Case ID: f-appx_615/html/0219-01.html
Source: Caselaw Access Project
Author: {"author": "PER CURIAM: \n    ", "license": "Public Domain", "url": "https://static.case.law/"}
Date Created: 2024-08-24T03:29:51.129683

UNITED STATES of America, Plaintiff-Appellee v. Ricardo MONTERO-ORNELAS, Defendant-Appellant.
    No. 15-50217
    Summary Calendar.
    United States Court of Appeals, Fifth Circuit.
    Sept. 10, 2015.
    Joseph H. Gay, Jr., Assistant U.S. Attorney, U.S. Attorney’s Office, San Antonio, TX, for Plaintiff-Appellee.
    Gerald Conway Moton, Esq., Moton Law Office, San Antonio, TX, for Defendant-Appellant.
    Before WIENER, HIGGINSON, and COSTA, Circuit Judges.
   PER CURIAM:

Ricardo Montero-Ornelas was convicted of illegal reentry and received a within-guidelines sentence of 46 months of imprisonment followed by a three-year term of supervised release. On appeal, he argues that his sentence was unreasonable because it was greater than necessary to satisfy the sentencing goals of 18 U.S.C. § 3553(a). As Montero-Ornelas failed to object to the reasonableness of his sentence below, review is for plain error. United States v. Peltier, 505 F.3d 389, 391-92 (5th Cir.2007). Although Montero-Ornelas did argue that his criminal history was overrepresented before sentence' was imposed below, arguably preserving his double counting objection, see United States v. Gomez-Herrera, 523 F.3d 554, 566 n. 6 (5th Cir.2008), his arguments fail regardless of the standard of review used.

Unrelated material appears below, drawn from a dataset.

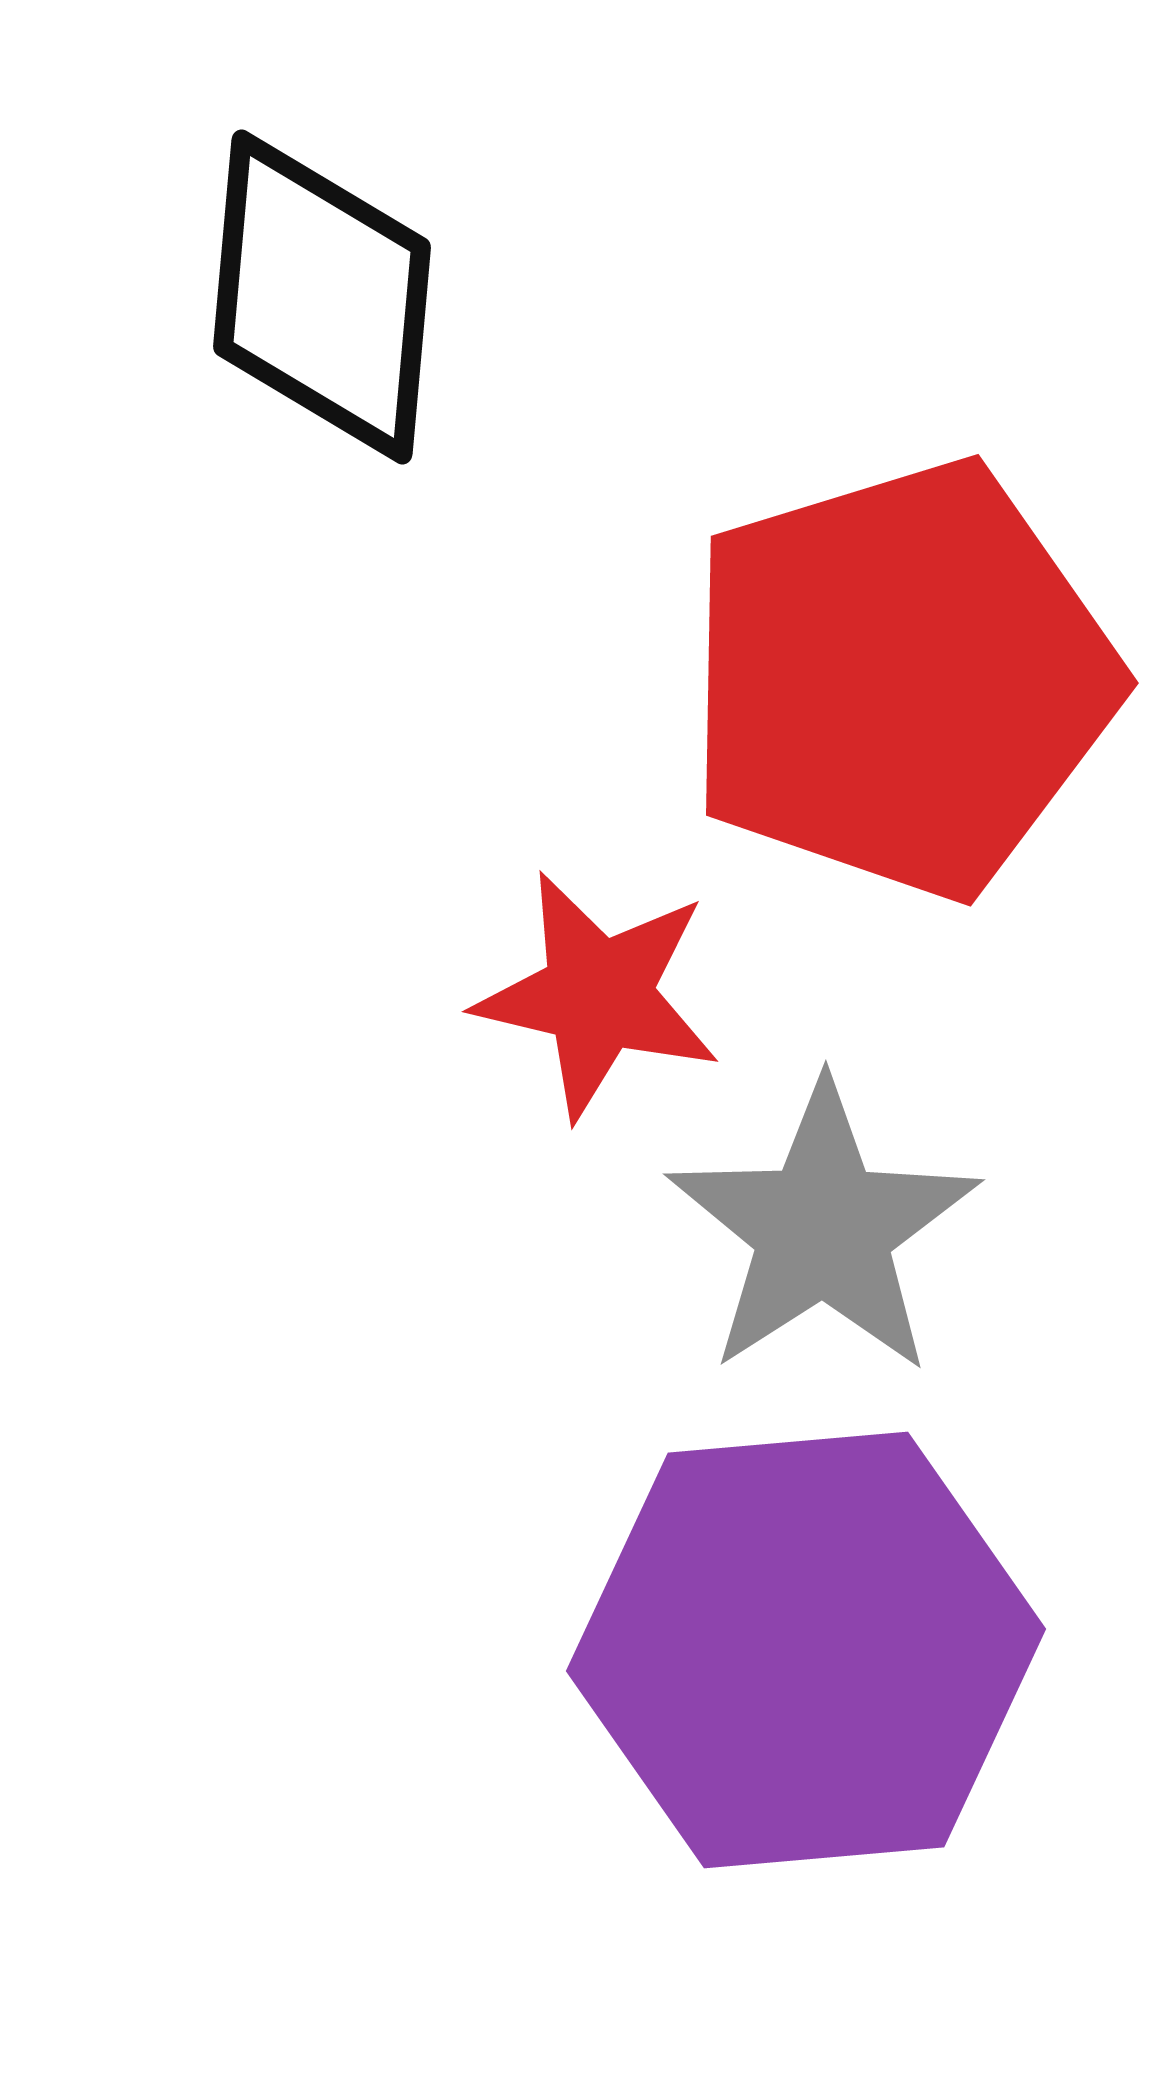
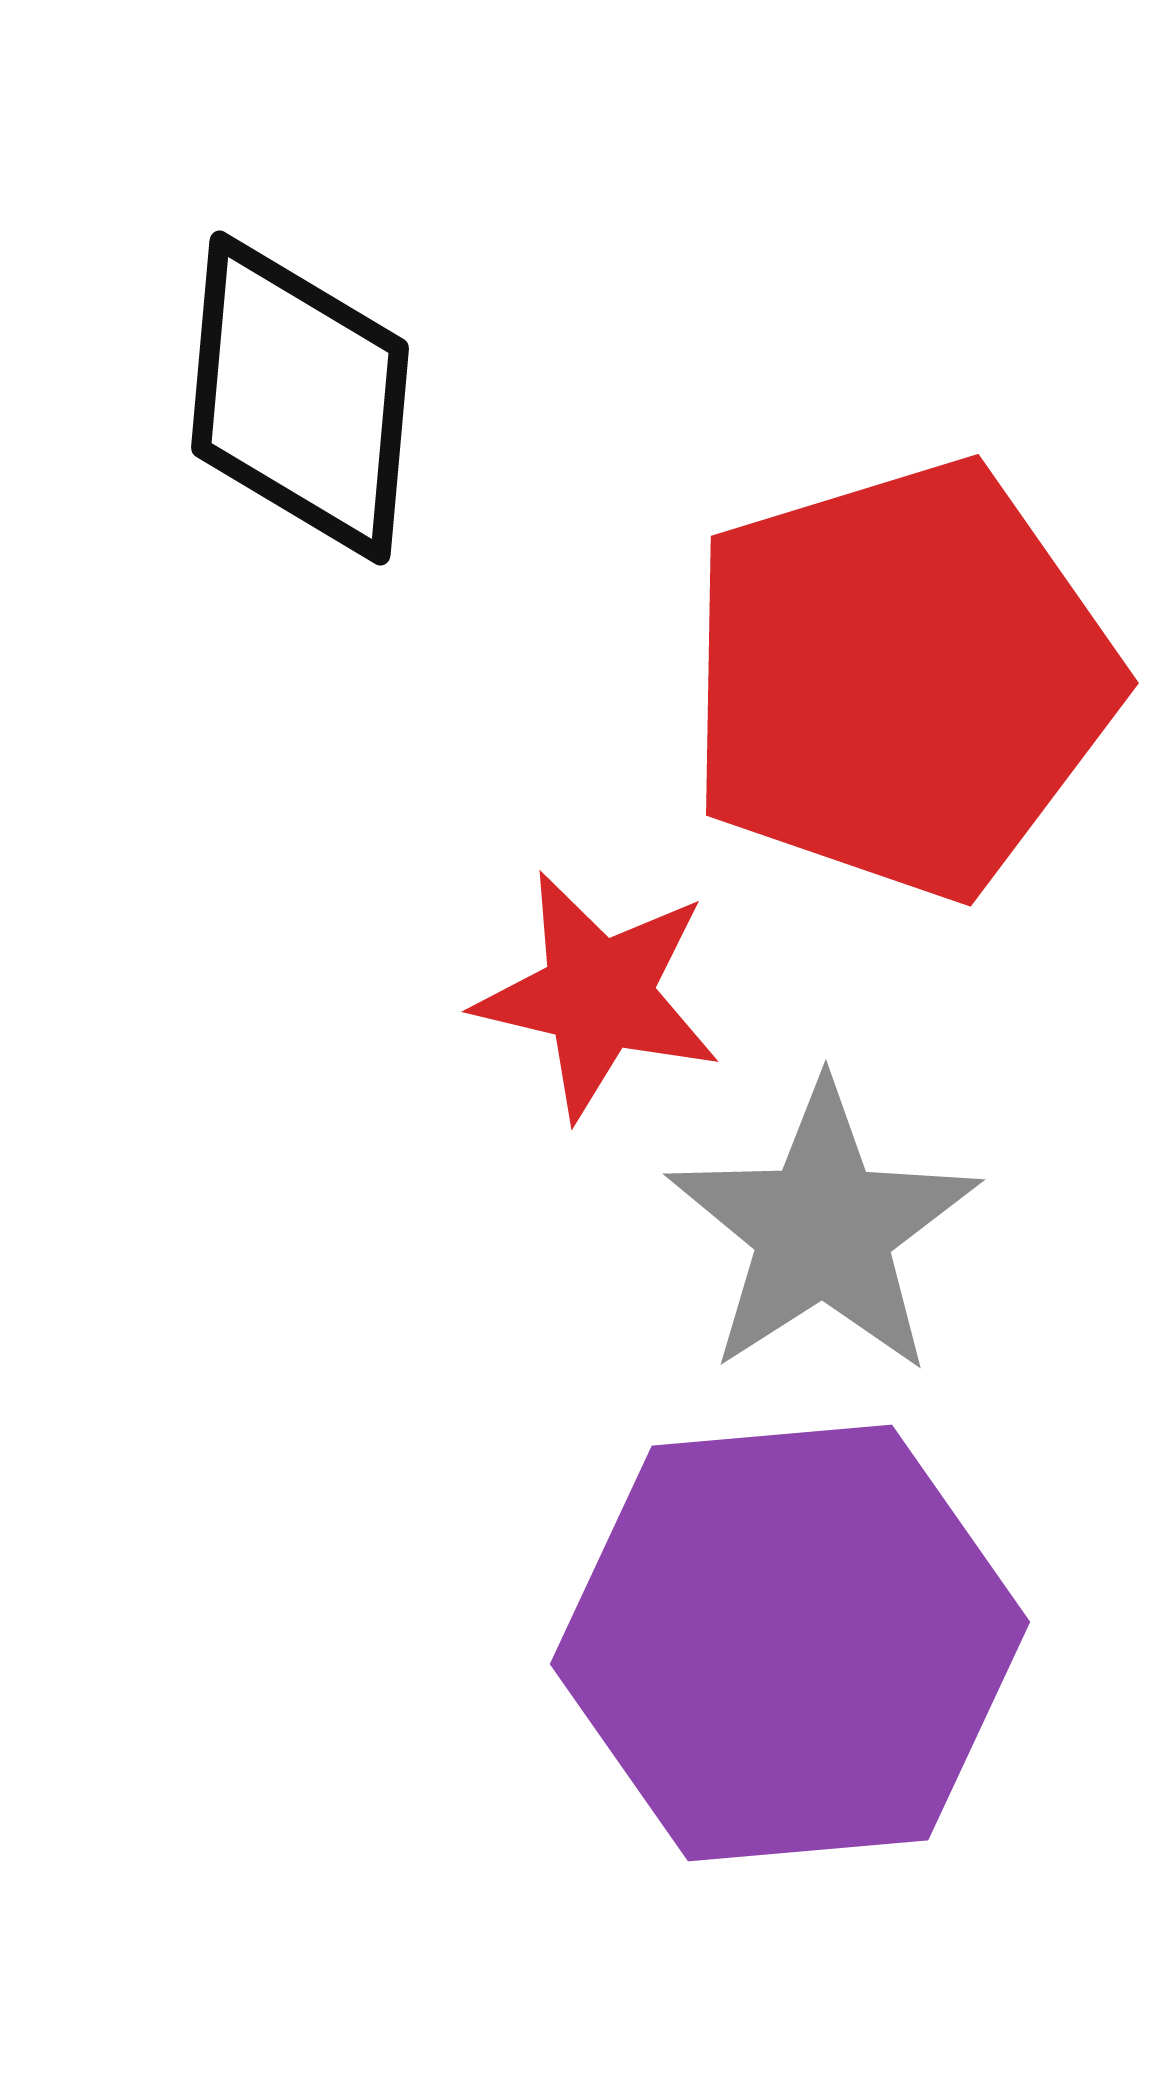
black diamond: moved 22 px left, 101 px down
purple hexagon: moved 16 px left, 7 px up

A sentence imposed within a properly calculated guidelines range is accorded a presumption of reasonableness and is rebutted only if the district court fails to consider a significant factor, gives weight to an irrelevant factor, or clearly errs in balancing the sentencing factors. United States v. Cooks, 589 F.3d 173, 186 (5th Cir.2009); United States v. Alonzo, 435 F.3d 551, 554 (5th Cir.2006). Montero-Ornelas concedes that his empirical basis challenge to the presumption of reasonableness is foreclosed. See United States v. Duarte, 569 F.3d 528, 529-31 (5th Cir.2009). We have rejected the argument that a sentence imposed pursuant to U.S.S.G. § 2L1.2 is greater than necessary to meet the § 3553(a) goals as a result of any double counting inherent in that Guideline, see Duarte, 569 F.3d at 529-31, as well as the argument that illegal reentry is merely an international trespass offense, see United States v. Juarez-Duarte, 513 F.3d 204, 212 (5th Cir.2008).

As to Montero-Ornelas’s argument that his sentence is unconstitutionally disproportionate, “[t]he Eighth Amendment has been read to preclude a sentence that is greatly disproportionate to the offense, because such sentences are cruel and unusual.” United States v. Thomas, 627 F.3d 146, 160 (5th Cir.2010) (internal quotation marks and citation omitted). Where a within-guidelines sentence is imposed, such a challenge fails because the Guidelines are a “convincing objective indicator of proportionality.” United States v. Cardenas-Alvarez, 987 F.2d 1129, 1134 (5th Cir.1993) (internal quotation marks and citation omitted) (upholding a within-guidelines 100-month sentence for illegal reentry).

AFFIRMED. 
      
       Pursuant to 5th Cir. R. 47.5, the court has determined that this opinion should not be published and is not precedent except under the limited circumstances set forth in 5th Cir. R, 47.5.4.